Source code for wraquant.econometrics.timeseries

"""Time series econometrics.

Provides Vector Autoregression (VAR), Vector Error Correction Models (VECM),
Granger causality tests, impulse response functions, forecast error variance
decomposition, and structural break tests.  These are the core multivariate
time series tools used in macrofinance and empirical asset pricing
(Campbell-Lo-MacKinlay ch. 11; Hamilton ch. 11-19; Lutkepohl, 2005).
"""

from __future__ import annotations

from typing import Any

import numpy as np
import pandas as pd
from scipy import stats as sp_stats



[docs]
def var_model(
    data: pd.DataFrame | np.ndarray,
    max_lags: int | None = None,
    ic: str = "aic",
) -> dict[str, Any]:
    """Fit a Vector Autoregression (VAR) model.
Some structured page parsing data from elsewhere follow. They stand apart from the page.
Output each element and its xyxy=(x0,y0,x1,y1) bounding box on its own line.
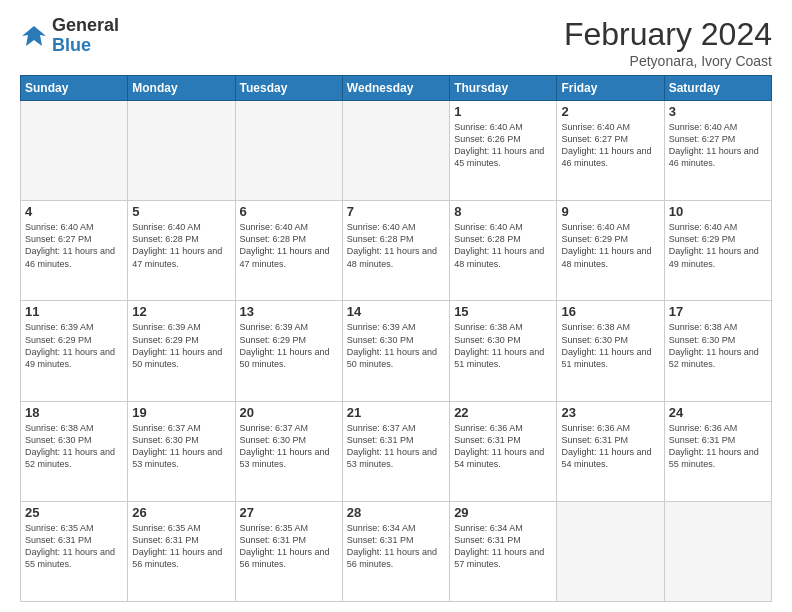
table-row: 16Sunrise: 6:38 AM Sunset: 6:30 PM Dayli… xyxy=(557,301,664,401)
day-info: Sunrise: 6:39 AM Sunset: 6:30 PM Dayligh… xyxy=(347,321,445,370)
day-number: 1 xyxy=(454,104,552,119)
day-number: 18 xyxy=(25,405,123,420)
day-info: Sunrise: 6:38 AM Sunset: 6:30 PM Dayligh… xyxy=(454,321,552,370)
day-info: Sunrise: 6:39 AM Sunset: 6:29 PM Dayligh… xyxy=(132,321,230,370)
calendar-row: 18Sunrise: 6:38 AM Sunset: 6:30 PM Dayli… xyxy=(21,401,772,501)
header-friday: Friday xyxy=(557,76,664,101)
table-row: 7Sunrise: 6:40 AM Sunset: 6:28 PM Daylig… xyxy=(342,201,449,301)
day-info: Sunrise: 6:34 AM Sunset: 6:31 PM Dayligh… xyxy=(454,522,552,571)
day-number: 11 xyxy=(25,304,123,319)
table-row: 25Sunrise: 6:35 AM Sunset: 6:31 PM Dayli… xyxy=(21,501,128,601)
day-info: Sunrise: 6:40 AM Sunset: 6:29 PM Dayligh… xyxy=(561,221,659,270)
day-number: 9 xyxy=(561,204,659,219)
day-info: Sunrise: 6:40 AM Sunset: 6:27 PM Dayligh… xyxy=(25,221,123,270)
table-row: 29Sunrise: 6:34 AM Sunset: 6:31 PM Dayli… xyxy=(450,501,557,601)
header-monday: Monday xyxy=(128,76,235,101)
table-row: 21Sunrise: 6:37 AM Sunset: 6:31 PM Dayli… xyxy=(342,401,449,501)
calendar-body: 1Sunrise: 6:40 AM Sunset: 6:26 PM Daylig… xyxy=(21,101,772,602)
table-row: 6Sunrise: 6:40 AM Sunset: 6:28 PM Daylig… xyxy=(235,201,342,301)
table-row: 18Sunrise: 6:38 AM Sunset: 6:30 PM Dayli… xyxy=(21,401,128,501)
logo-text: General Blue xyxy=(52,16,119,56)
title-block: February 2024 Petyonara, Ivory Coast xyxy=(564,16,772,69)
day-info: Sunrise: 6:40 AM Sunset: 6:26 PM Dayligh… xyxy=(454,121,552,170)
table-row: 9Sunrise: 6:40 AM Sunset: 6:29 PM Daylig… xyxy=(557,201,664,301)
table-row: 13Sunrise: 6:39 AM Sunset: 6:29 PM Dayli… xyxy=(235,301,342,401)
day-info: Sunrise: 6:40 AM Sunset: 6:28 PM Dayligh… xyxy=(347,221,445,270)
day-number: 8 xyxy=(454,204,552,219)
day-number: 19 xyxy=(132,405,230,420)
table-row: 4Sunrise: 6:40 AM Sunset: 6:27 PM Daylig… xyxy=(21,201,128,301)
day-info: Sunrise: 6:35 AM Sunset: 6:31 PM Dayligh… xyxy=(25,522,123,571)
header: General Blue February 2024 Petyonara, Iv… xyxy=(20,16,772,69)
day-info: Sunrise: 6:40 AM Sunset: 6:28 PM Dayligh… xyxy=(454,221,552,270)
logo-blue: Blue xyxy=(52,36,119,56)
day-info: Sunrise: 6:37 AM Sunset: 6:31 PM Dayligh… xyxy=(347,422,445,471)
table-row: 22Sunrise: 6:36 AM Sunset: 6:31 PM Dayli… xyxy=(450,401,557,501)
table-row: 11Sunrise: 6:39 AM Sunset: 6:29 PM Dayli… xyxy=(21,301,128,401)
day-number: 10 xyxy=(669,204,767,219)
day-number: 13 xyxy=(240,304,338,319)
day-number: 16 xyxy=(561,304,659,319)
day-number: 4 xyxy=(25,204,123,219)
day-info: Sunrise: 6:34 AM Sunset: 6:31 PM Dayligh… xyxy=(347,522,445,571)
day-number: 3 xyxy=(669,104,767,119)
day-info: Sunrise: 6:36 AM Sunset: 6:31 PM Dayligh… xyxy=(561,422,659,471)
day-info: Sunrise: 6:38 AM Sunset: 6:30 PM Dayligh… xyxy=(669,321,767,370)
table-row xyxy=(21,101,128,201)
day-number: 24 xyxy=(669,405,767,420)
calendar-row: 1Sunrise: 6:40 AM Sunset: 6:26 PM Daylig… xyxy=(21,101,772,201)
table-row xyxy=(235,101,342,201)
table-row: 10Sunrise: 6:40 AM Sunset: 6:29 PM Dayli… xyxy=(664,201,771,301)
table-row xyxy=(342,101,449,201)
calendar-subtitle: Petyonara, Ivory Coast xyxy=(564,53,772,69)
table-row: 24Sunrise: 6:36 AM Sunset: 6:31 PM Dayli… xyxy=(664,401,771,501)
table-row: 3Sunrise: 6:40 AM Sunset: 6:27 PM Daylig… xyxy=(664,101,771,201)
table-row xyxy=(664,501,771,601)
header-thursday: Thursday xyxy=(450,76,557,101)
day-number: 28 xyxy=(347,505,445,520)
day-info: Sunrise: 6:40 AM Sunset: 6:28 PM Dayligh… xyxy=(240,221,338,270)
calendar-row: 4Sunrise: 6:40 AM Sunset: 6:27 PM Daylig… xyxy=(21,201,772,301)
header-saturday: Saturday xyxy=(664,76,771,101)
day-info: Sunrise: 6:36 AM Sunset: 6:31 PM Dayligh… xyxy=(454,422,552,471)
table-row: 27Sunrise: 6:35 AM Sunset: 6:31 PM Dayli… xyxy=(235,501,342,601)
table-row: 26Sunrise: 6:35 AM Sunset: 6:31 PM Dayli… xyxy=(128,501,235,601)
table-row xyxy=(557,501,664,601)
day-number: 17 xyxy=(669,304,767,319)
table-row: 20Sunrise: 6:37 AM Sunset: 6:30 PM Dayli… xyxy=(235,401,342,501)
table-row: 5Sunrise: 6:40 AM Sunset: 6:28 PM Daylig… xyxy=(128,201,235,301)
table-row: 14Sunrise: 6:39 AM Sunset: 6:30 PM Dayli… xyxy=(342,301,449,401)
day-info: Sunrise: 6:36 AM Sunset: 6:31 PM Dayligh… xyxy=(669,422,767,471)
header-tuesday: Tuesday xyxy=(235,76,342,101)
table-row: 8Sunrise: 6:40 AM Sunset: 6:28 PM Daylig… xyxy=(450,201,557,301)
day-number: 20 xyxy=(240,405,338,420)
table-row: 15Sunrise: 6:38 AM Sunset: 6:30 PM Dayli… xyxy=(450,301,557,401)
table-row: 19Sunrise: 6:37 AM Sunset: 6:30 PM Dayli… xyxy=(128,401,235,501)
table-row xyxy=(128,101,235,201)
logo: General Blue xyxy=(20,16,119,56)
table-row: 1Sunrise: 6:40 AM Sunset: 6:26 PM Daylig… xyxy=(450,101,557,201)
day-info: Sunrise: 6:40 AM Sunset: 6:29 PM Dayligh… xyxy=(669,221,767,270)
day-number: 22 xyxy=(454,405,552,420)
svg-marker-0 xyxy=(22,26,46,46)
day-number: 21 xyxy=(347,405,445,420)
table-row: 28Sunrise: 6:34 AM Sunset: 6:31 PM Dayli… xyxy=(342,501,449,601)
day-number: 12 xyxy=(132,304,230,319)
table-row: 23Sunrise: 6:36 AM Sunset: 6:31 PM Dayli… xyxy=(557,401,664,501)
day-info: Sunrise: 6:37 AM Sunset: 6:30 PM Dayligh… xyxy=(240,422,338,471)
calendar-table: Sunday Monday Tuesday Wednesday Thursday… xyxy=(20,75,772,602)
day-info: Sunrise: 6:35 AM Sunset: 6:31 PM Dayligh… xyxy=(132,522,230,571)
table-row: 2Sunrise: 6:40 AM Sunset: 6:27 PM Daylig… xyxy=(557,101,664,201)
table-row: 12Sunrise: 6:39 AM Sunset: 6:29 PM Dayli… xyxy=(128,301,235,401)
day-number: 14 xyxy=(347,304,445,319)
day-number: 7 xyxy=(347,204,445,219)
day-info: Sunrise: 6:38 AM Sunset: 6:30 PM Dayligh… xyxy=(561,321,659,370)
logo-icon xyxy=(20,22,48,50)
header-sunday: Sunday xyxy=(21,76,128,101)
calendar-row: 11Sunrise: 6:39 AM Sunset: 6:29 PM Dayli… xyxy=(21,301,772,401)
day-info: Sunrise: 6:37 AM Sunset: 6:30 PM Dayligh… xyxy=(132,422,230,471)
day-info: Sunrise: 6:35 AM Sunset: 6:31 PM Dayligh… xyxy=(240,522,338,571)
header-wednesday: Wednesday xyxy=(342,76,449,101)
day-number: 29 xyxy=(454,505,552,520)
day-info: Sunrise: 6:40 AM Sunset: 6:27 PM Dayligh… xyxy=(561,121,659,170)
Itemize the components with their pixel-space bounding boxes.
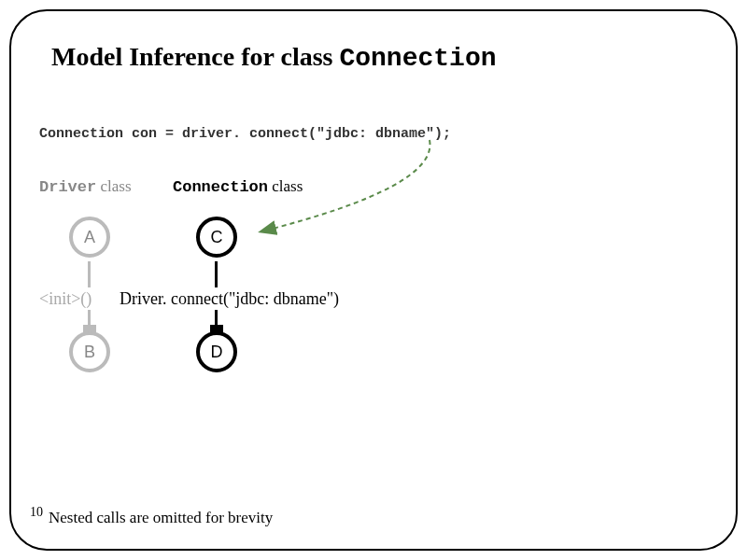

    Selects lag order by information criterion and estimates the reduced-form
    VAR by equation-by-equation OLS.

    Parameters:
        data: Multivariate time series (T, k).  Columns are treated as
            endogenous variables.
        max_lags: Maximum lag order to consider.  Defaults to
            ``int(12 * (T / 100) ** (1/4))``.
        ic: Information criterion for lag selection -- ``"aic"``, ``"bic"``,
            ``"hqic"``, or ``"fpe"``.

    Returns:
        Dictionary with ``coefficients`` (k x k*p + 1 matrix where the last
        column is the intercept), ``lag_order``, ``residuals`` (T-p, k),
        ``sigma_u`` (innovation covariance), ``aic``, ``bic``, ``fittedvalues``,
        and a ``forecast`` callable ``(steps) -> np.ndarray``.
    """
    from statsmodels.tsa.api import VAR as _VAR

    if isinstance(data, np.ndarray):
        data = pd.DataFrame(data)

    model = _VAR(data)

    if max_lags is None:
        T = len(data)
        max_lags = int(12 * (T / 100) ** 0.25)
        max_lags = max(max_lags, 1)

    result = model.fit(maxlags=max_lags, ic=ic)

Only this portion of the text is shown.